The high school teacher, Jabin Burnworth, is an AP environmental science teacher, and he's one of the best I know. I wasn't presenting about climate change in a vacuum – Jabin had been teaching his students about climate science, so he was looking to me to support his instruction. Nor was this my first visit; I'd been to that school two or three times before that day, and a handful since.

>> Free Download: Climate Science Belongs in the Classroom <<

But on that February day, I remember how engaged these students were, and how many insightful questions they had. They were especially interested in farming's impact on the environment, both harm and help, and our conversation after the presentation lasted quite a while.

Coming out of this session, the students — led by their science teacher, Jabin, with assistance from me — decided to create a public event to teach their community about food and climate impacts. On March 25, they staged their event, titled “Food. Farm. Future.”

They held it at a public building in their town, where in the 1970s Earl Butz, then secretary of agriculture, publicly debated Wendell Berry, writer, farmer, and philosopher. They debated whether US farmers should, in the famous words of Butz, "Go big or get out." Or, whether farmers should become more eco-friendly, organic, and less damaging to the environment. So there was significant history in this location.

A brilliant move by the class was to feature handwritten letters from their grandparents, blown up on poster board, to view as one entered the facility. This created a friendly, respectful, and even poignant atmosphere. There was also a hydroponic garden for viewing, to juxtapose with this history.

The content of the event included presentations by the students on farming, climate change, and animal health. They even had a video from Bill McKibben, whom they contacted to attend. He couldn’t be there, but sent a video about his home state of Vermont's grappling with extreme weather due to climate change.

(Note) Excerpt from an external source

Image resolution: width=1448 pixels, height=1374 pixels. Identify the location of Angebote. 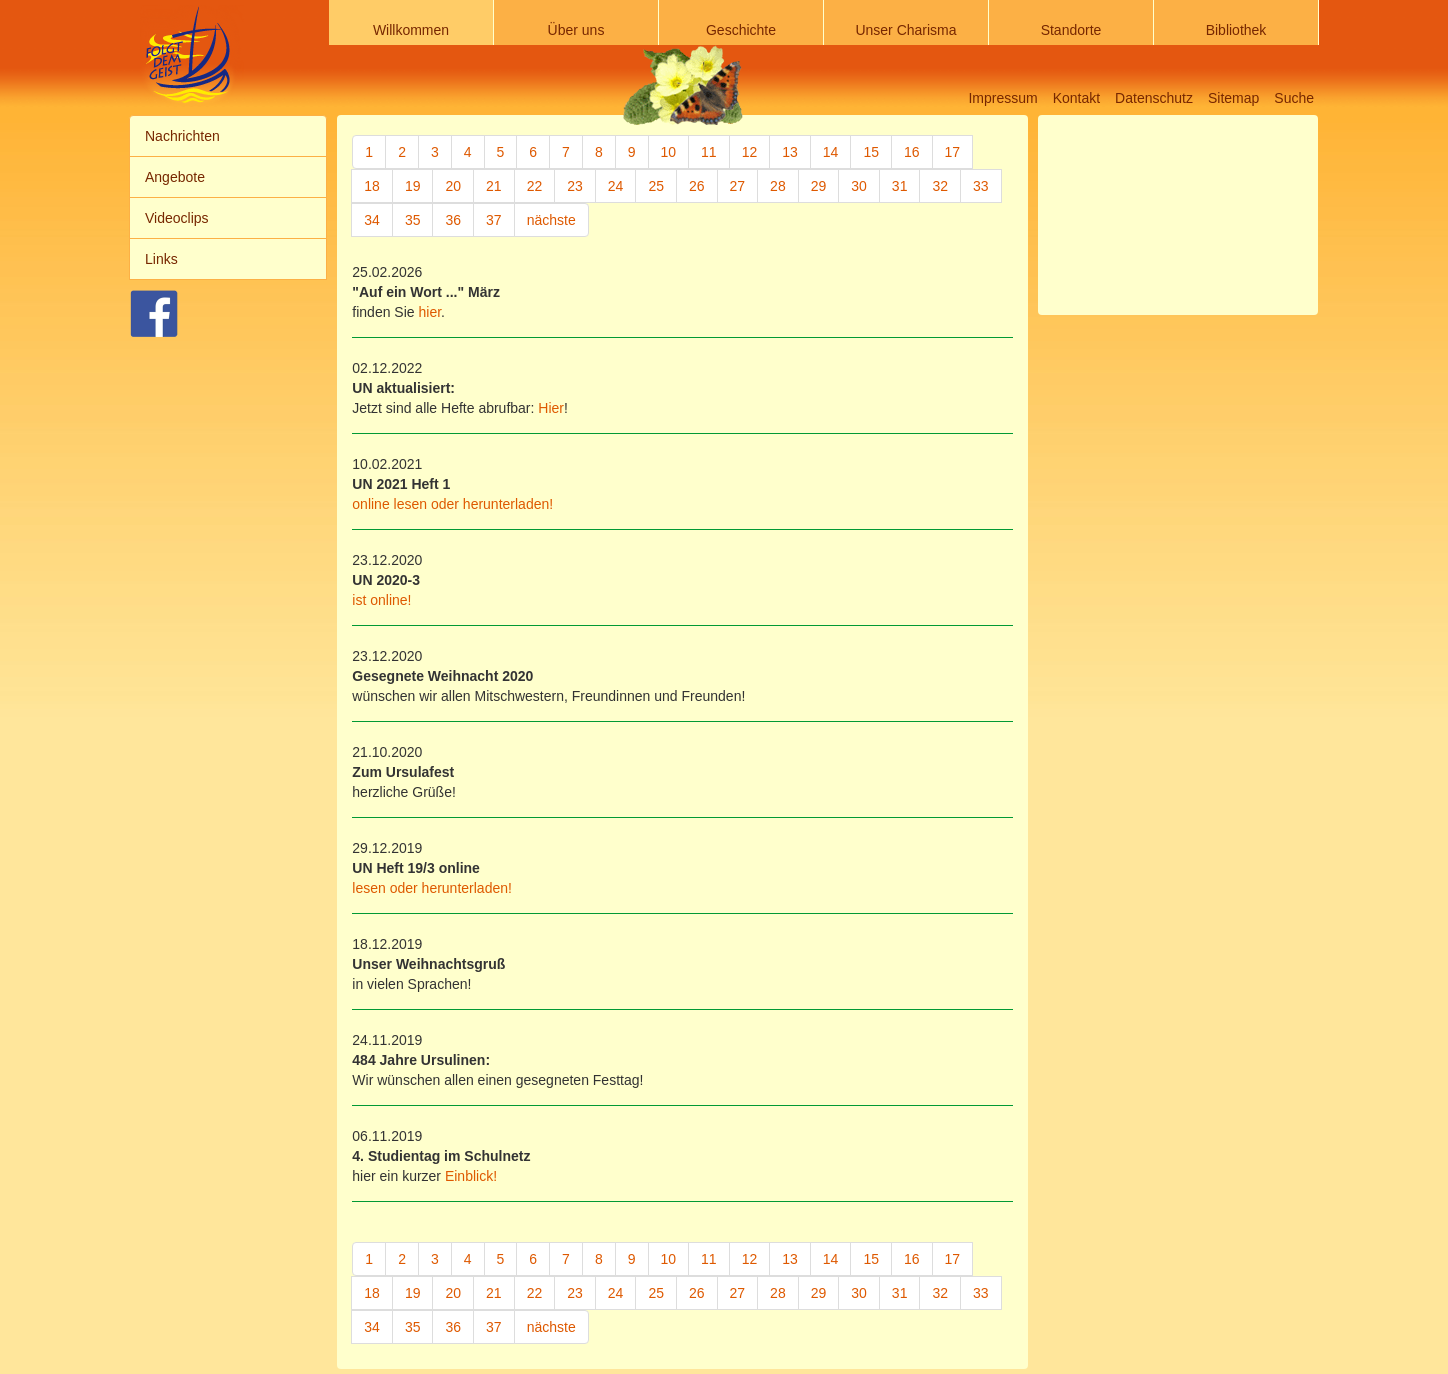
(175, 177). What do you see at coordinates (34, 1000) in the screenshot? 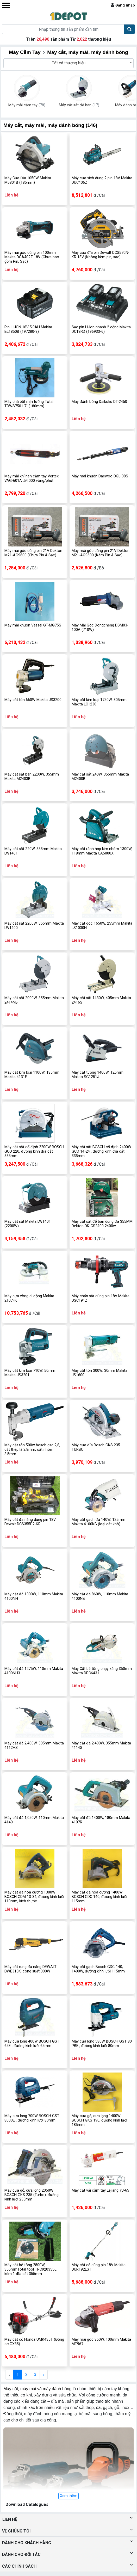
I see `Máy cắt sắt 2000W, 355mm Makita 2414NB` at bounding box center [34, 1000].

I marveled at the presentations: good looking PowerPoints, excellent graphics, and sound science – but the aftermath was pure beauty.

After the presentations they formed small group discussion circles. There were five or so circles, each one comprised of about a dozen people. In all, over 60 community members attended, a mixture of conservatives and progressives, including some local farmers.

Breaking up into smaller groups was the key in getting actual conversations going. It also helped that the high school students were the facilitators for the small group format, a process that kept the discussions civil and focused.

Only rarely do you get to see how a presentation you've given reverberates later. This event, staged by high school students, was one of the most ambitious and meaningful I've seen. That I had a small part in inspiring it further motivates me to continue giving presentations.

These days, when I’m asked to do a presentation, I am likely to say yes, but only as a springboard to further action.

For example, in early September of this year, I embedded in a freshman science classroom for the day, showing a variety of slides — Climate Reality slides, along with my own slides of youth-led climate action in Indiana. I said yes to this invite because the students were going to stage a sustainability fair for preschoolers.

I was happy to invest this much time, because the payback would be enormous. Indeed, I attended their fair just the other day, where about 100 high school freshmen set up tables with displays and interactive games on various subjects — single-use plastic, energy use, litter, biodiversity, etc. — for the dozens of preschoolers. It was so inspiring to see these freshmen step up to become teachers, and in the process were able to learn about their subject area more deeply. As the wisdom goes: What you want to learn, teach.

Thanks to the Climate Reality Project, having given hundreds of presentations, I can now assist others in becoming the presenters, the leaders and the voices of tomorrow, today.